This past January, a YouTube video featuring Canadian hunting celebrity Jim Shockey made the social media rounds. In it (below), Shockey successfully hunts a bison with Crosman’s new Pioneer Airbow, a gun powered by compressed air that propels an arrow at 450 fps. A hybrid air rifle/crossbow of sorts, it’s the latest offering in the ongoing renaissance for air-powered guns.
For many of us, our first introduction to firearms was an air rifle, usually a spring-powered BB gun. These are still popular and affordable, but the options today are considerably more diverse, more powerful—as evidenced by the Shockey video—and, in some cases, more expensive. The systems that drive modern airguns have evolved considerably, as well.
Dating back to the 17th century, spring-powered air rifles are still widely available. They derive their power, as the name suggests, from a piston driven by a compressed spring. The most common of these are cocked by breaking the barrel, an action that moves the piston backward and compresses a spring behind it. When the trigger is pulled, the piston moves forward again, pushing a column of air ahead of it and into the base of the pellet sitting in the breech. There are other cocking mechanisms available, but all basically operate on the same principle.
The benefit of spring-powered airguns is that they are reliable, generally inexpensive, easy to shoot and almost maintenance-free. You may have to eventually replace a spring, but that’s thousands of shots down the road.
When I was young, CO2 airguns were common, but they were generally owned by the rich kids. Back then, as with today, most were powered by disposable cartridges, although some are now filled from a bulk tank. Relatively affordable today, these are remarkably accurate little rifles.
The challenge with CO2-powered rifles is that the amount of air pressure changes with the lowering or raising of the ambient temperature. In fact, they’re not suitable as an outdoor rifle in the Canadian winter, as the gas has very low pressure at cold temperatures. Even during the summer, shooters need to confirm their point of impact when taking a gun from inside to the outdoors, and vice versa.
It’s pneumatic rifles, which use compressed air as a propellant, that have led the resurgence in airgun popularity of late, both for plinking as well as for small-game hunting. Pump pneumatics have been around a long time—as the name implies, they’re charged by pumping the forend to build pressure in an internal reservoir.
Pump guns at the lower end of the price spectrum require several strokes to charge between shots, making quick follow-ups difficult. Some do allow multiple shots from a single charge, but they suffer from a moving point of impact as the pressure is bled off. None of the multi-stroke rifles are known to be particularly accurate.
Alternatively, you can opt for a single-stroke rifle, though the trade-off is reduced power. They are, however, extremely accurate and are often found on high-end target guns, where their consistency and accuracy are revered.
Precharged pneumatics, generally referred to as PCP airguns, take compressed air rifles to another level. They’re typically filled from an external source, most often a scuba tank or similar, although reliable hand pumps resembling a standard bicycle pump are also available.

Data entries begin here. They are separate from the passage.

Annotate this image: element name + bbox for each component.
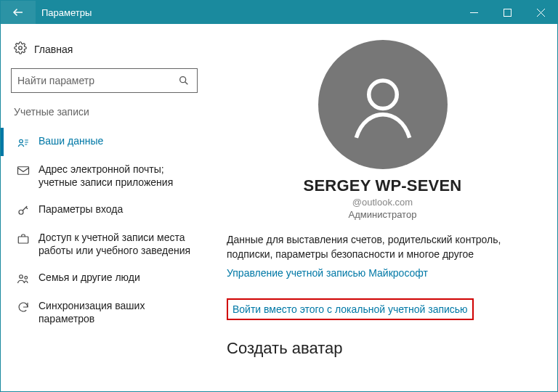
avatar-container bbox=[227, 40, 538, 169]
account-description: Данные для выставления счетов, родительс… bbox=[227, 233, 538, 261]
search-input[interactable] bbox=[17, 75, 177, 86]
window-controls bbox=[457, 1, 557, 24]
svg-point-2 bbox=[180, 77, 186, 83]
local-account-highlight: Войти вместо этого с локальной учетной з… bbox=[227, 298, 474, 320]
user-name: SERGEY WP-SEVEN bbox=[227, 176, 538, 195]
back-button[interactable] bbox=[1, 1, 36, 24]
search-box[interactable] bbox=[11, 68, 198, 93]
sidebar-item-work-school[interactable]: Доступ к учетной записи места работы или… bbox=[1, 224, 199, 264]
minimize-button[interactable] bbox=[457, 1, 490, 24]
avatar bbox=[318, 40, 448, 169]
person-card-icon bbox=[17, 136, 30, 149]
sidebar-item-your-info[interactable]: Ваши данные bbox=[1, 128, 199, 156]
sidebar-item-signin-options[interactable]: Параметры входа bbox=[1, 196, 199, 224]
home-label: Главная bbox=[34, 44, 73, 55]
svg-rect-6 bbox=[18, 237, 28, 243]
svg-point-7 bbox=[20, 275, 23, 279]
briefcase-icon bbox=[17, 232, 30, 245]
local-account-link[interactable]: Войти вместо этого с локальной учетной з… bbox=[232, 303, 468, 315]
svg-point-3 bbox=[20, 139, 23, 143]
sidebar: Главная Учетные записи Ваши данные bbox=[1, 24, 208, 391]
content: Главная Учетные записи Ваши данные bbox=[1, 24, 557, 391]
people-icon bbox=[17, 272, 30, 285]
key-icon bbox=[17, 204, 30, 217]
sidebar-item-sync[interactable]: Синхронизация ваших параметров bbox=[1, 293, 199, 332]
home-link[interactable]: Главная bbox=[14, 41, 199, 57]
close-button[interactable] bbox=[524, 1, 557, 24]
sidebar-section-label: Учетные записи bbox=[14, 106, 199, 118]
sidebar-item-label: Семья и другие люди bbox=[39, 271, 195, 285]
svg-point-5 bbox=[19, 210, 23, 214]
svg-rect-0 bbox=[504, 9, 511, 16]
sidebar-item-label: Параметры входа bbox=[39, 203, 195, 216]
mail-icon bbox=[17, 164, 30, 177]
maximize-button[interactable] bbox=[490, 1, 524, 24]
svg-point-1 bbox=[19, 46, 23, 50]
search-icon bbox=[177, 75, 191, 86]
sidebar-item-label: Адрес электронной почты; учетные записи … bbox=[39, 163, 195, 189]
sidebar-item-label: Доступ к учетной записи места работы или… bbox=[39, 232, 195, 257]
main-panel: SERGEY WP-SEVEN @outlook.com Администрат… bbox=[208, 24, 557, 391]
user-role: Администратор bbox=[227, 209, 538, 220]
settings-window: Параметры Главная bbox=[0, 0, 558, 392]
sidebar-item-email-accounts[interactable]: Адрес электронной почты; учетные записи … bbox=[1, 156, 199, 196]
svg-rect-4 bbox=[18, 167, 29, 175]
create-avatar-heading: Создать аватар bbox=[227, 339, 538, 358]
svg-point-8 bbox=[25, 277, 28, 279]
sidebar-nav: Ваши данные Адрес электронной почты; уче… bbox=[9, 128, 199, 332]
sync-icon bbox=[17, 301, 30, 314]
manage-account-link[interactable]: Управление учетной записью Майкрософт bbox=[227, 267, 428, 279]
gear-icon bbox=[14, 41, 27, 57]
sidebar-item-label: Синхронизация ваших параметров bbox=[39, 300, 195, 325]
sidebar-item-label: Ваши данные bbox=[39, 135, 195, 148]
window-title: Параметры bbox=[36, 7, 457, 18]
user-email: @outlook.com bbox=[227, 197, 538, 208]
sidebar-item-family[interactable]: Семья и другие люди bbox=[1, 264, 199, 293]
svg-point-9 bbox=[368, 81, 397, 109]
titlebar: Параметры bbox=[1, 1, 557, 24]
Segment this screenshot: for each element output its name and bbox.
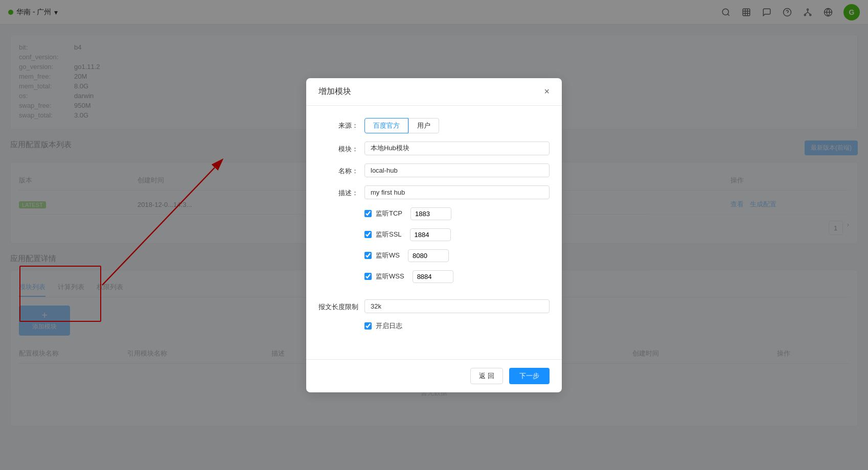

These air rifles have the distinct advantage of allowing multiple shots in succession, often up to 25 or 30 before requiring a recharge. They also typically produce higher velocities than other air rifles, pushing pellets to as much as 1,200 fps, making them the choice for serious airgun hunters.
In the end, it’s the growing application for hunting that’s driven much of the evolution in airguns. When we were kids, our air rifles fired .177-calibre pellets; the increased energy and killing potential of the .22-calibre pellets in modern air rifles make them suitable for hunting small game. I don’t suspect many of us will ever hunt bison with an air-powered firearm, but the many options in today’s airguns have most certainly created new possibilities.
Be aware that airguns exceeding 500 fps are regulated under Canada’s firearms law, meaning a PAL is required to purchase and possess them. It also means you must also follow the regulations governing storage. If you’re buying a starter gun for a youngster, therefore, choose an air rifle with a velocity of less than 500 fps.